The plan includes investing Rs5,000 crore ($765 million) every year up until 2022 to provide vocational training to 400 million young people. This ambitious Skill India campaign of livelihood schemes operates at the central and state levels. It involves the efforts of more than 20 ministries coordinated by the newly established nodal ministry of skill development and entrepreneurship, more than 20,000 industrial training institutes and polytechnics, and more than 3,000 training centres set up by private sector partners of the National Skill Development Corporation.

But, despite such massive investment, vocational training may not alone be the answer to the country’s unemployment problem. That’s because a large number of students who are “placed” after graduating never actually join jobs—and many of those who do, quit soon after to return to their villages.

Partly as a result of such tendencies, a large proportion of rural Indians are underemployed—or in disguised unemployment—despite the official unemployment rate of just 3.6%.

At Pratham, India’s largest educational NGO, we tracked 2,300 vocational training students between April 2014 and April 2015 after they were “placed”—i.e. accepted offers from employerswith jobs. We discovered that 9% of the students went back to their villages directly after training, instead of going to the cities where they were offered jobs.

And of those who did take up jobs, only about half (48%) of the students were still at work three months later. A year later, only about one-fourth (23%) still employed.

The great divide

The fundamental problem is that while vocational infrastructure has been set up in remote areas to combat rural poverty, nearly all the jobs that students are trained for continue to exist in urban areas.

Many of the students we followed had never travelled beyond their village clusters, let alone their districts. So, when they were relocated for jobs, many of them fell ill or suffered from extreme homesickness. The result: Most came home to their villages.

Even though the primary earners of most rural families in India earn an average monthly income of less than Rs5,000 ($76), students willingly gave up jobs in urban areas that offered over Rs8,000 ($122) in order to escape seemingly inhospitable cities.
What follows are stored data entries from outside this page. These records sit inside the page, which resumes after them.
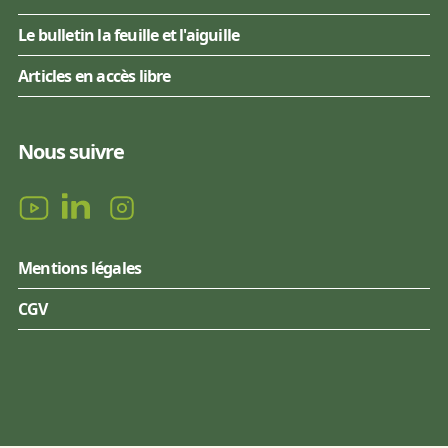
Le bulletin la feuille et l'aiguille
Articles en accès libre
Nous suivre
Mentions légales
CGV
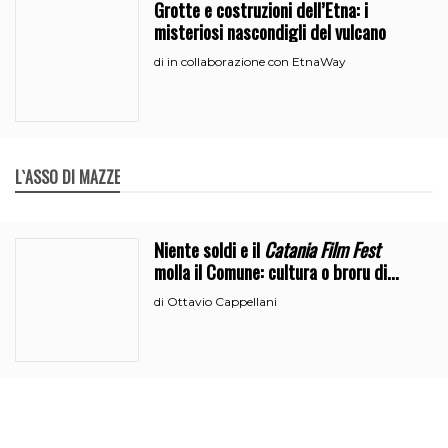
Grotte e costruzioni dell’Etna: i
misteriosi nascondigli del vulcano
in collaborazione con EtnaWay
di
L`ASSO DI MAZZE
Niente soldi e il
Catania Film Fest
molla il Comune: cultura o broru di
ciciri?
Ottavio Cappellani
di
To beat this, Pratham created a network of placement and tracking associates to help students adjust and to reduce dropout rates. These associates did everything from contacting employers to solve problems, including helping students find credible doctors in the new city and sometimes even counselling them on matters of the heart.

The results were dramatic: After six months of setting in place the new process, the dropout rate for a batch of 300 students plummeted from 52% to 15%.

So, even though millions are planned to be ploughed into skill development, what the Modi government also really needs to focus on is mitigating the toils of migration. An army of youth aged between 18 and 30, who may or may not have even finished high school, is being prepared to relocate and join the workforce.

A focus on helping a smooth transition is needed, and attention on preparing the students and their families for the massive change is required. Low-cost urban hostels with cooking facilities for the first few months of relocation would help tremendously.

A first step may be to quantify this reality through a nationwide survey of youth, perhaps in the same way Pratham maps learning outcomes of children through the Annual Status of Education Report. Eventually, the focus needs to be on the number of youth added and retained in the workforce, rather than only trained or placed.